What is PPF? PPF is a public provident fund, a long-term savings system introduced by the central government. It provides various tax benefits on contributions and withdrawals after the lock-in period.
This is useful to generate the security of old age income to self-employed individuals and those who work in the unorganized sector. Read the post to learn more about the PPF account.
PPF at glance:
To understand the PPF system in brief, you must look at the following features, including loan tenure, eligibility, investments, interest, etc.
- Eligibility
The eligibility criteria to open the PPF account is to belong to Indian residency. Therefore, if you want to become a PPF account holder, you should be an Indian resident.
- Entry age
There is no age specified for the opening of the PPF account. Children under the age of 10 years can also open their PPF account.
- Investments
The minimum investment needed for a PPF account is Rs 500 per annum. The maximum investment needed to open a PPF account is 1.5 lakh per annum. You can easily make investments in lump sum amounts of money or multiple investment form.
- Interest
The interest rate for the PPF account is 7.10 %, compounded annually. This rate of interest is calculated for the calendar month on less balance in your account between the end of the month and the closure of the fifth day. You can use the PPF calculator to calculate the interest on it.
- Tenure
The tenure of PPF is 15 years. After 15 years, the PPF account is extended with or without a deposit in five years block at a time. There are no restrictions applied on extensions unit.
- Exit option
The PPF account premature closure is impermissible except in the case of account holder death. When the five years from the end of the year is complete, the money needs for the treatment of critical illness.
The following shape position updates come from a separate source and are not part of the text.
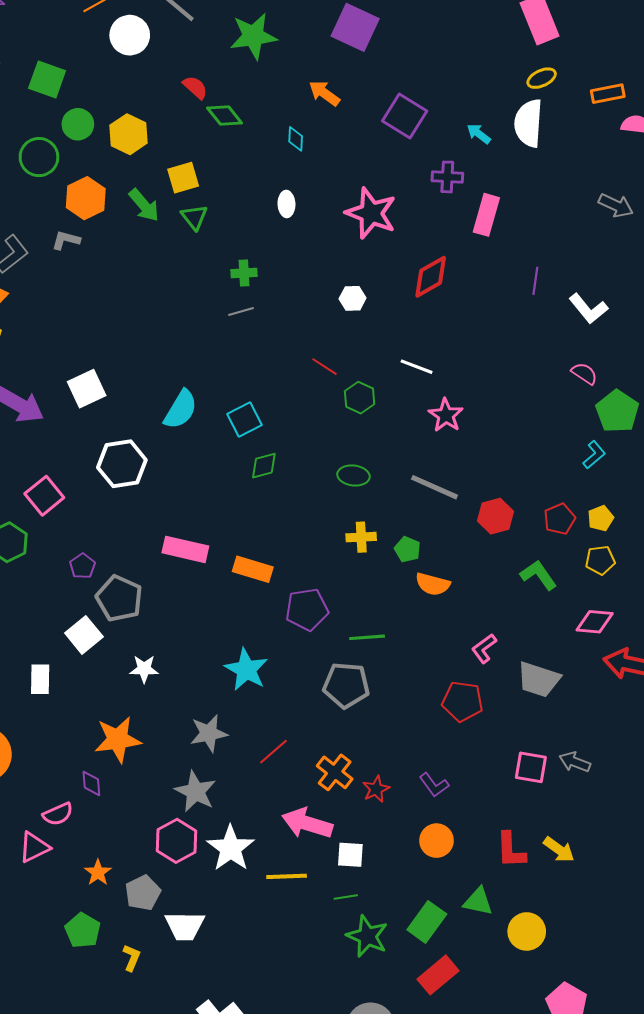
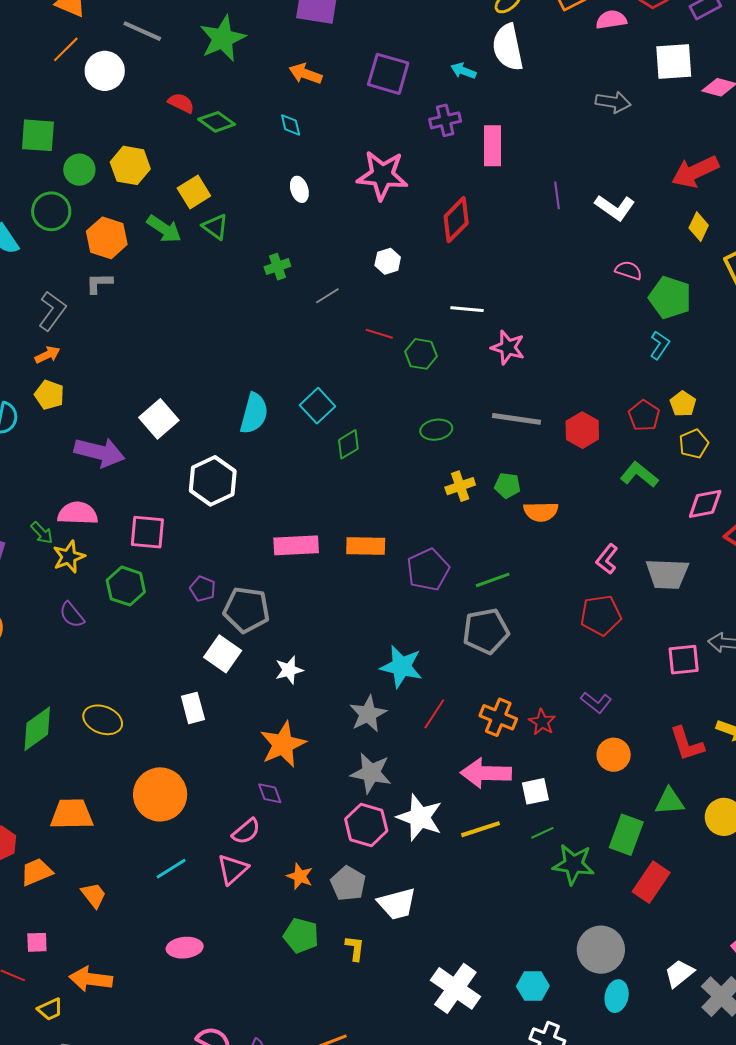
gray line: (241, 312) -> (327, 296), moved
pink square: (44, 496) -> (147, 532), turned -30
cyan star: (246, 670) -> (401, 667), moved

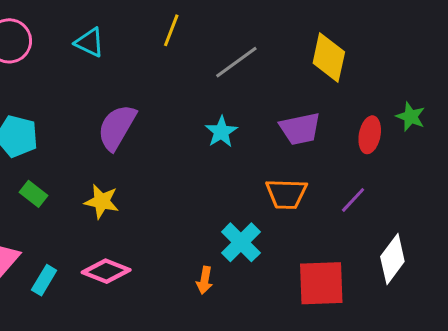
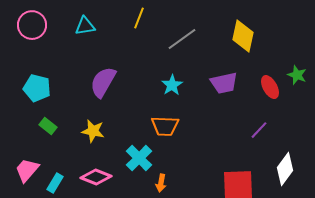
cyan triangle: (90, 42) -> (85, 26), turned -35
red ellipse: (370, 135) -> (270, 87), turned -40
orange trapezoid: (286, 194) -> (165, 126), moved
cyan cross: (241, 242) -> (139, 158), moved

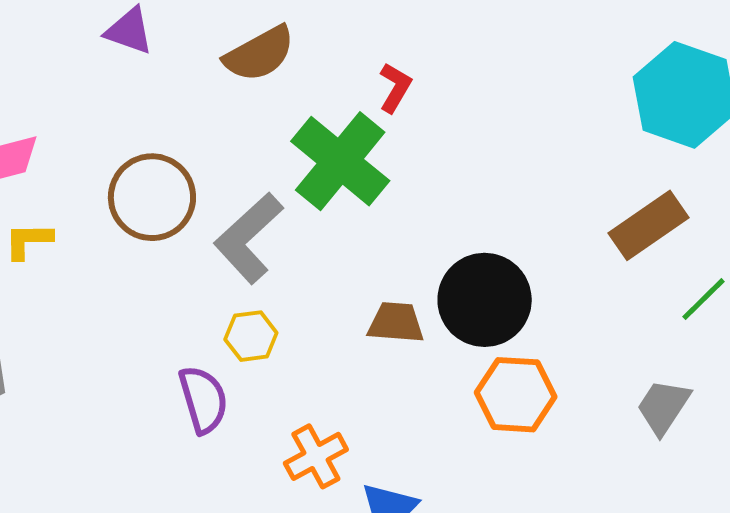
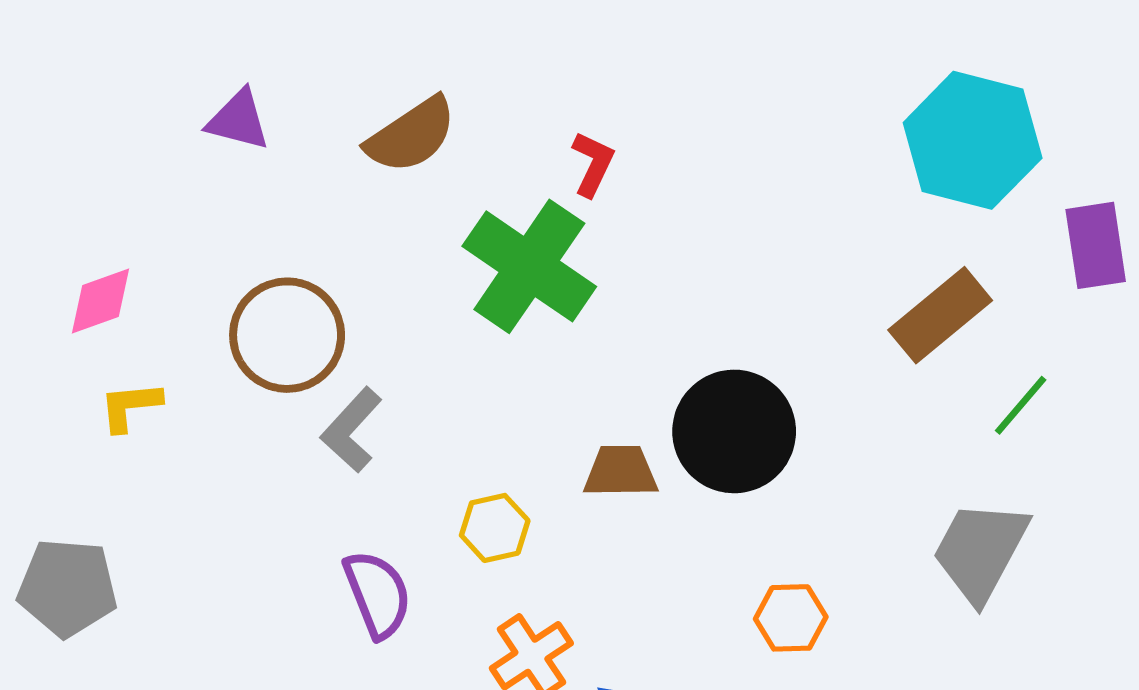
gray L-shape: (249, 238) -> (352, 430), moved, size x0.7
yellow hexagon: (251, 336) -> (495, 528), moved
orange hexagon: (516, 395) -> (791, 618), moved, size x0.7
gray trapezoid: (663, 407) -> (980, 551), size x1.4

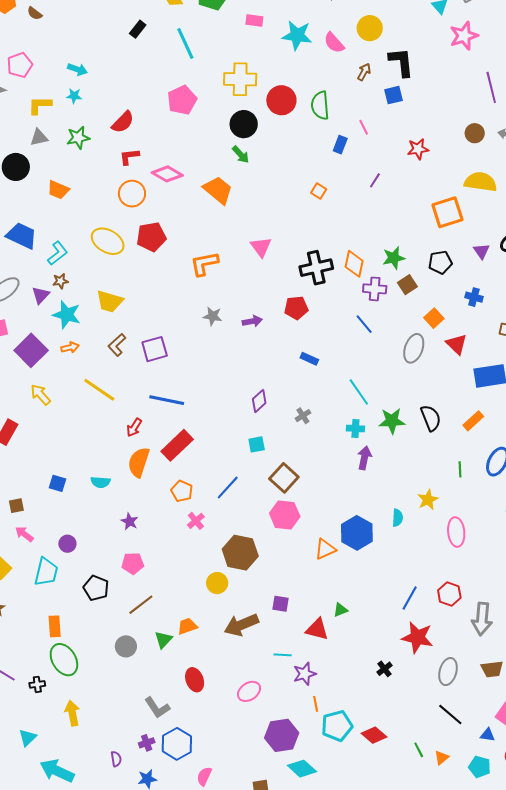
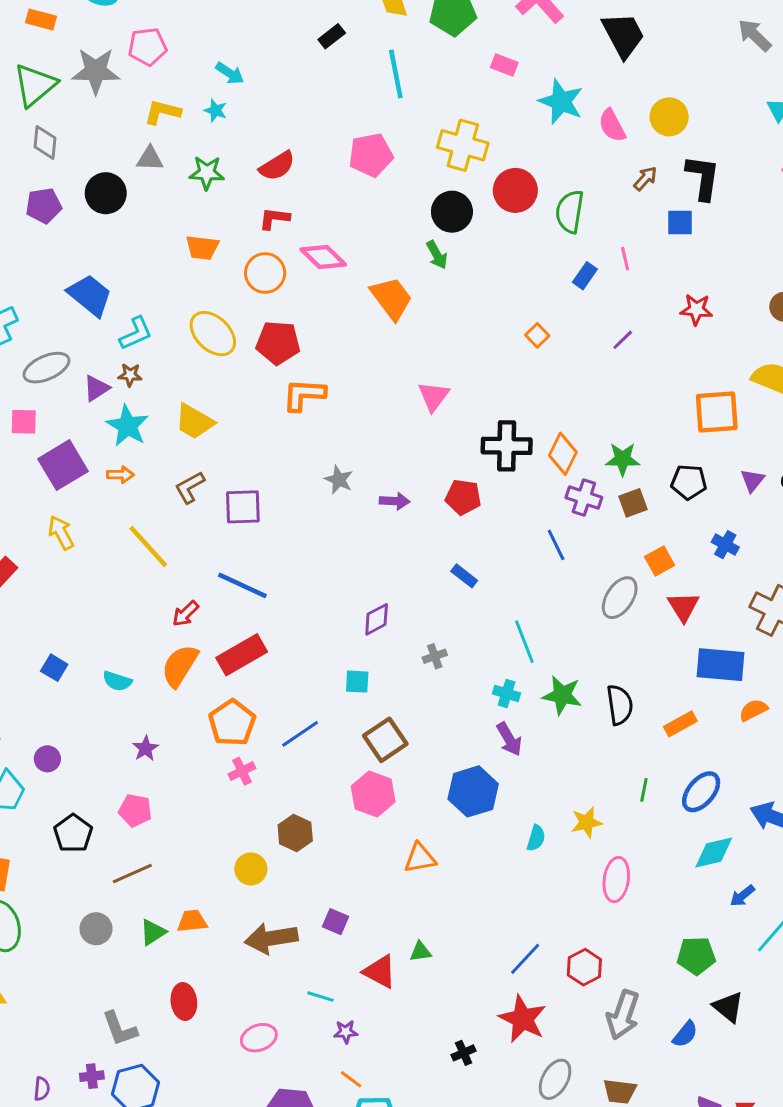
orange trapezoid: (58, 190) -> (202, 248), moved, turned -30
orange L-shape: (204, 264) -> (304, 395), moved
purple arrow: (364, 458) -> (509, 739), turned 125
orange pentagon: (182, 491) -> (232, 723), size x1.4
blue hexagon: (357, 533) -> (473, 791), moved
brown hexagon: (240, 553) -> (295, 833), size x0.7
purple star: (305, 674) -> (346, 1032), size x0.7
orange line: (316, 704) -> (351, 1079), turned -56

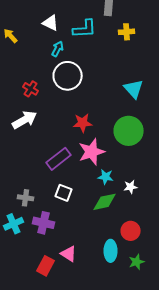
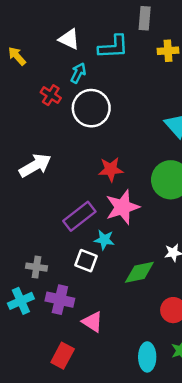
red cross: (31, 89) -> (51, 95), moved
cyan star: (106, 177) -> (104, 240), moved
cyan ellipse: (111, 251) -> (147, 357), moved
pink triangle: (69, 254) -> (92, 322), moved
Risks and investment objectives
The main goal of investing in a PPF account is to access tax deductions on deposit accounts, guaranteed returns, and tax-free withdrawals. In addition, the savings kept in the PPF account are considered a risk-free process due to the government backing.
Alternatives and suitability
- Best fits for risk-averse investors who seek returns by investing in long-term goals for 15 years or more
- Not fit for investors who can predict the few risks by investing in linked investments that produce good returns in 15 years
- Alternatives are the tax saver equity mutual funds or direct stock investing.
Capital and inflation protection
The PPF account capital is always protected because the system is supported by the central government. It makes this account risk-free from guaranteed returns. The PPF account is no protection in terms of inflation, which means whether the inflation is above returns guaranteed or not.
If the rate of inflation is below to guaranteed rate, it can manage the positive real return rate.
Conclusion
The PPF account enjoys great tax benefits for contributions up to 1.5 lakhs. The maturity and interest process are exempt from tax in the case of a PPF account.